Ok, the Beatles version is better. I’m sort of torn over whether or not I should be sad about the death of Corey Haim. I mean on one hand, he was Corey Haim, and aside from a couple of years in the mid, to late, eighties, that doesn’t amount to much. I mean, the Corey duo were entertaining, in that sort of Odd Couple kind of way, but I can’t really thank either of them for any of the movies they brought us. I was, and am to this day, a huge fan of The Lost Boys, but I can’t necessarily thank either Corey for that, any more than I can thank Kiefer Sutherland. Still, he was in it, I liked it, he’s dead, and I guess that makes ME sad. So, here, today, you can bear witness to the entirety of MY process of grieving.
There. All done.
So, anyhoo…after MY post yesterday, which I think I wrote in about twenty minutes, sprinting through the blog like a naked twelve-year old on fire, MY publisher asked the most important–and most often asked–question anyone could have asked of ME:
“Who the hell are you?”
Which was oddly timed, as I had been thinking of that question just moments before. Not the question of who the hell I am, as I’ve long since given up on answering that (for fear of actually finding the answer, if I must be honest), but rather in an entirely separate context. It seems that this question, or variance of it to any degree, is the default introduction into a probe of an individual’s personal convictions. “What are you?” tends to precede greater questions of faith, politics, sexual orientation, and wizarding capabilities, in an attempt to frame a reference–a label–that the inquisitor can relate to. You can’t simply respond with, “Why, I’m nobody,” or, “I’m six-feet of seaweed in an ocean of autistic minnows,” as the reply lacks either functional definition, or a basis in sane reasoning. In most cases, should we feel that any reply might offset the delicate balance of conversation moving forward, we digress into a non-answer, a deflection, a rambling that so twists itself around its neck, that the entire conversation is choked off, and dies. I wa reminded of this the other day, when the owner of a business was telling me about a local news crew that had showed up earlier that day, in order to interview some of his patrons, who were well-known for their political rantings. Needless to say, once the cameras were turned on, their opinions–their defining beliefs–switched off. Instead of espousing their heartened beliefs, they deflected, and digressed, and dismissed. Why? Because they forgot them? No, because they knew that they were about to exposed on the local news for the people they intrinsically were. Their friends, neighbors, co-workers, bosses, preachers, therapists, and dogs would see them for what they truly were, and they would never be able to hide from it thereafter. They would be labeled, and unable to bend from their position.

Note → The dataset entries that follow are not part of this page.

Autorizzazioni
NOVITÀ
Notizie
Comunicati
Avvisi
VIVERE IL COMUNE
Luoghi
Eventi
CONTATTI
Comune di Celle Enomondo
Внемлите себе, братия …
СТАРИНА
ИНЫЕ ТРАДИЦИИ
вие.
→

Of course, they could have just been terrified.
I despise labels. I am constantly asked, “what are you?” at book events. It seems a preposterous question. “I’m an alien! Do Not Run, I Am Your Friend!” (of course, at least one of my sibling would certainly agree with that) It seems that, in order to continue conversing on religion, there needs to be a frame of reference. If I say that I am a Baptist, then all further answers I offer are based in comparison to that line of faith. Deviate from the scripted path of the Baptist, in any fashion, and I stand as a potential hypocrite. Much the same for politics. If I say that I am a Republican, or if I say that I am a Democrat, then I must believe in a certain philosophy, or support specific policies. Deviate, and I’m a Mugwump. Adhere strictly to the law on that side of the fence, and I’m an unwavering, uncompromising doo-doo head (ah, to be four again). There is no flexibility of thought, and no possibility of acknowledging fault, or flaw, in that line of reasoning. To do so would be an abandonment of my, “core beliefs”, because of who I profess to be–who I am labeled as.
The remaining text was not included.